Surprise de cette femme qui vient simplement puiser de l’eau, sans trop se douter qu’une attente plus profonde l’habite, que quelqu’un l’attend. Quoi, un Juif qui ose s’adresser à une Samaritaine ! Surprise bien légitime de la Samaritaine face à Jésus qui prend les devants, sans souci des convenances. Mais la demande de Jésus contient quelque chose qui va faire sortir d’elle-même cette femme. Et pour preuve cette réplique qu’elle lui fait : « Comment ! Toi qui es Juif, tu me demandes à boire ? » La communication ainsi établie, l’échange va pouvoir se développer. Parce qu’elle accepte ce dialogue, la Samaritaine rompt avec les coutumes et surmonte, comme Jésus, les règles qui régissent les rapports humains conventionnels.

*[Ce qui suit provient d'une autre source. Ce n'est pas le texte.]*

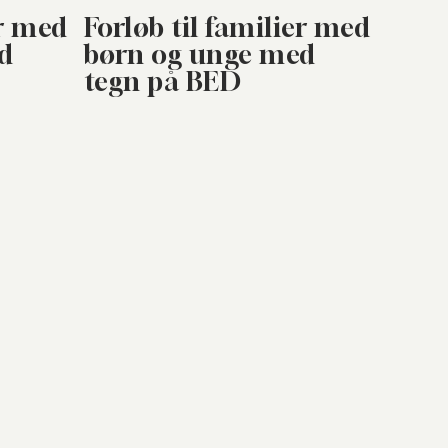
er med
Forløb til familier med
d
børn og unge med
tegn på BED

A l’évocation de l’eau vive la Samaritaine objecte une difficulté matérielle : « avec quoi prendrais-tu l’eau vive ? ». La prétention de Jésus de lui donner de l’eau paraît en effet contredire les lois les plus élémentaires de la nature : puiser de l’eau sans récipient ! N’est-ce pas un rêve, une utopie que Jésus promet ? Mais dès qu’elle comprend qu’il s’agit d’une eau qui désaltère pour toujours, la donne change et fait basculer l’échange. Celui qui désirait est maintenant celui qui propose, qui offre, et celle qui aurait dû donner devient celle qui doit désirer.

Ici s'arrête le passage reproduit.